The daily candlestick chart shows a bottoming and rebounding pattern, with overall support and stabilization above the 1910 level. However, the overall Friday rise was mainly driven by the influence of nonfarm payroll data, and the overall market remains in a wide-ranging volatile phase between bulls and bears.
Short-term trading recommendations for gold today suggest focusing on buying during pullbacks as the primary strategy while considering short selling during rebounds as a secondary approach.
- Key resistance levels to monitor on the upside are in the range of 1935-1940.
- Key support levels to watch on the downside are in the range of 1910-1915.
WTI Crude Oil >>
In early Asian trading, WTI crude oil is trading near $73.43 per barrel. Last week, oil prices climbed approximately 3%, reaching a nine-week high, as concerns over supply and technical buying outweighed worries about the potential economic slowdown and reduced oil demand due to further interest rate hikes.
Supported by expectations of OPEC production cuts, U.S. crude oil remained relatively strong last week, stabilizing above the daily moving averages.

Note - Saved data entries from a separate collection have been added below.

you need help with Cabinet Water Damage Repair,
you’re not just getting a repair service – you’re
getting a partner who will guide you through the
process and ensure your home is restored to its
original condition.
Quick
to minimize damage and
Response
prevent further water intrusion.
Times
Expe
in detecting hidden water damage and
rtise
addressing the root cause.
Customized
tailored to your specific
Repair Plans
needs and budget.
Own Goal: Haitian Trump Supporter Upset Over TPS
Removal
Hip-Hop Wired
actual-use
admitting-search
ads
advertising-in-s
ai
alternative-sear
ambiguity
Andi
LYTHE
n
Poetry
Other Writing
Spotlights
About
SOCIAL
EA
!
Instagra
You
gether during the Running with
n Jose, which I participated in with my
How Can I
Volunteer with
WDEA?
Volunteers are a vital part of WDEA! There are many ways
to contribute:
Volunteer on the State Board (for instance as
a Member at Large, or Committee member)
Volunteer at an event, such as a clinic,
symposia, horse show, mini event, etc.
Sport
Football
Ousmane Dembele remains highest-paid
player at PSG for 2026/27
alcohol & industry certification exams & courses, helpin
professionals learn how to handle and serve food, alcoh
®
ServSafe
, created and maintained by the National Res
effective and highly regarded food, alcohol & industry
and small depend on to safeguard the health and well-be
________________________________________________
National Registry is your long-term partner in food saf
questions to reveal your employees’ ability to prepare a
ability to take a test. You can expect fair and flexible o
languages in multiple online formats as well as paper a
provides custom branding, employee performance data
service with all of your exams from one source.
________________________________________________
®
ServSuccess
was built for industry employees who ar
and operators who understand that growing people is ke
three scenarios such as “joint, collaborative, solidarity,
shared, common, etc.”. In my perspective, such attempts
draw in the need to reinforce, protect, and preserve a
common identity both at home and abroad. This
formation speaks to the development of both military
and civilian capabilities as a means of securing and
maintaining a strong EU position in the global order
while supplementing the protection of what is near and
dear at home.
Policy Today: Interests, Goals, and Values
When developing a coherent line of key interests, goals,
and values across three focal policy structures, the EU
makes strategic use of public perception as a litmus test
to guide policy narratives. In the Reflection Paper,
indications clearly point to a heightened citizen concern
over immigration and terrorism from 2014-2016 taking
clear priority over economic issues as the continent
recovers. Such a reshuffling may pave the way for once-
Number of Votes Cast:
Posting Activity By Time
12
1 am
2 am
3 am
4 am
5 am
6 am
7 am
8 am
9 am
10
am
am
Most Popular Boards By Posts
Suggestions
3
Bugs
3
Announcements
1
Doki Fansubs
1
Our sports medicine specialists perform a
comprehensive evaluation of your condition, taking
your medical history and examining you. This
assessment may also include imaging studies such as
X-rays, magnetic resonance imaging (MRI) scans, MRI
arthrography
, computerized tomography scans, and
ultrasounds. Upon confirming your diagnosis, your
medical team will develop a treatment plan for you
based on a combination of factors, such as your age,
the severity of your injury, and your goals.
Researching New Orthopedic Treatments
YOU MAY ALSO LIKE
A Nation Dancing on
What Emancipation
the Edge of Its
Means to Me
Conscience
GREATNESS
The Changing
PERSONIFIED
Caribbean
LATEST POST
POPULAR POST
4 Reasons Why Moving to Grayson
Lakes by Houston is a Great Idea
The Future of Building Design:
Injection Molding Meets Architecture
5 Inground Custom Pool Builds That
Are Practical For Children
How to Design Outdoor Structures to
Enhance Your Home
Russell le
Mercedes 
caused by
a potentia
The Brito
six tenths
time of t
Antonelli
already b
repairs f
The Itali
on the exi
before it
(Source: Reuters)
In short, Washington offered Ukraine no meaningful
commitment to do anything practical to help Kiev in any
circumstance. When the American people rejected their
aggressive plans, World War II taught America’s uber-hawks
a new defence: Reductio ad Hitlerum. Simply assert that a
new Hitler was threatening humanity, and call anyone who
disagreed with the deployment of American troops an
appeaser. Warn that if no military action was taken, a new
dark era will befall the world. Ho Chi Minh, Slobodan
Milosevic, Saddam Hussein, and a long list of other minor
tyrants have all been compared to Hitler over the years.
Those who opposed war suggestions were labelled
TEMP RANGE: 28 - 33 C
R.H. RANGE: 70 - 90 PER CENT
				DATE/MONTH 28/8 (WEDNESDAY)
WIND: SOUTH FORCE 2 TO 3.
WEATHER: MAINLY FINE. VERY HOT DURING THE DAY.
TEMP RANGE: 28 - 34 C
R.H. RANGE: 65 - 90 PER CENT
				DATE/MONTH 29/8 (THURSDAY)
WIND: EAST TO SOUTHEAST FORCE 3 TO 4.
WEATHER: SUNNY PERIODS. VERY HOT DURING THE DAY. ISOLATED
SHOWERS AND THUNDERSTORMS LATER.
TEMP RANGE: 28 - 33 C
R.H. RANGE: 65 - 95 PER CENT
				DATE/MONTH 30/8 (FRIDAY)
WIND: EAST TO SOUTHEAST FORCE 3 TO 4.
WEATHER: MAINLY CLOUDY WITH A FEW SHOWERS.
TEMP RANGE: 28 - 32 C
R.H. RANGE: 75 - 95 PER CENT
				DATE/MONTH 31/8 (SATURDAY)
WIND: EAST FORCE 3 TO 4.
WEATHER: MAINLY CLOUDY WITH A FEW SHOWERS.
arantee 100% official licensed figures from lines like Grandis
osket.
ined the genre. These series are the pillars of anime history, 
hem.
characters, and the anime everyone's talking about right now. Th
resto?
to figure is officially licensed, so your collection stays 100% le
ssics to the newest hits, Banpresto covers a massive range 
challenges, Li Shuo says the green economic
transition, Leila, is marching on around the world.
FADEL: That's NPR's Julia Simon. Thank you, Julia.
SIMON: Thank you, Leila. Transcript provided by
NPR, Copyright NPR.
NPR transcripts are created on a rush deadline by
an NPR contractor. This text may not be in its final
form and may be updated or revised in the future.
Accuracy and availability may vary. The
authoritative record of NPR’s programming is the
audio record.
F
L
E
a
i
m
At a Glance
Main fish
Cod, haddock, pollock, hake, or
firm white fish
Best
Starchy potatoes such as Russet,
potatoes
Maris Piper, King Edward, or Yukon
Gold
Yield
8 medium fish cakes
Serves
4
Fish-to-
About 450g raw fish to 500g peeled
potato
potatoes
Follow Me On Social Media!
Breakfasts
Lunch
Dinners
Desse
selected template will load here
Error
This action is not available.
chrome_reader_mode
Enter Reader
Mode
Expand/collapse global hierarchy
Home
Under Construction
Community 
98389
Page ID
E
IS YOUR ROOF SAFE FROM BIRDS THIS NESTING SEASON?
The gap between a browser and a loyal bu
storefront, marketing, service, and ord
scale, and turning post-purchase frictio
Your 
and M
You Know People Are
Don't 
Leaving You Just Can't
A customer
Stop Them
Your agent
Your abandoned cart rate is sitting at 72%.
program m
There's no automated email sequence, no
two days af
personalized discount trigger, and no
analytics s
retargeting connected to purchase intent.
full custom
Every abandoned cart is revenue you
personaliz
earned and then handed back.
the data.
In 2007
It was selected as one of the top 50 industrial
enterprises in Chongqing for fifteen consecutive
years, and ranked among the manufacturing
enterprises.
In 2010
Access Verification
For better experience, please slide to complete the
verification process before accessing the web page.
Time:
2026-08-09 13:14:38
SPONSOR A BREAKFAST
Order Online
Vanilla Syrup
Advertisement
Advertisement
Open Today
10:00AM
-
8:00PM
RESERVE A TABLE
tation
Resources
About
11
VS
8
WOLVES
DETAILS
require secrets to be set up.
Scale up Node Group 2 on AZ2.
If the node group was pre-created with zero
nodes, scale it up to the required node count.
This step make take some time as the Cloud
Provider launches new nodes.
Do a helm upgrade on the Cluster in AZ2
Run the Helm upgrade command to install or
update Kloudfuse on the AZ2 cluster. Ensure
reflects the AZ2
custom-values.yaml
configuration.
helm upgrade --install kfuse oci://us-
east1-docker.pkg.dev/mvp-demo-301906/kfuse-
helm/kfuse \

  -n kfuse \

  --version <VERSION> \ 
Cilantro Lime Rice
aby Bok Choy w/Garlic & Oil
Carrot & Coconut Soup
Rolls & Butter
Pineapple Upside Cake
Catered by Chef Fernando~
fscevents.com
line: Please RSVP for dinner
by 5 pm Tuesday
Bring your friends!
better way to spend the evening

After the release of nonfarm payroll data on Friday, U.S. crude oil experienced a strong rally, testing resistance around $73.8, and closed with a large bullish candle on the daily chart.
Market analysts note that the number of active energy and oil rigs in the U.S. has increased this week, marking the first such increase in ten weeks, while the number of natural gas rigs recorded the largest weekly gain since October 2016. The decline in the U.S. dollar to a two-week low has also provided support to oil prices.
After multiple tests near the $67.0 level, crude oil bulls have resumed their upward momentum, forming an ascending wedge pattern in the range of $70.0 to $70.9. The weekly chart closed with a doji candlestick, showing price stabilization and a gradual recovery after testing the lower range near $67.0, closing within the neutral range.
Short-term trading recommendation for today: Focus on buying at dips and consider selling at rebounds.
- Resistance levels to watch in the short term: $74.5 to $75.
- Support levels to watch in the short term: $71.5 to $72.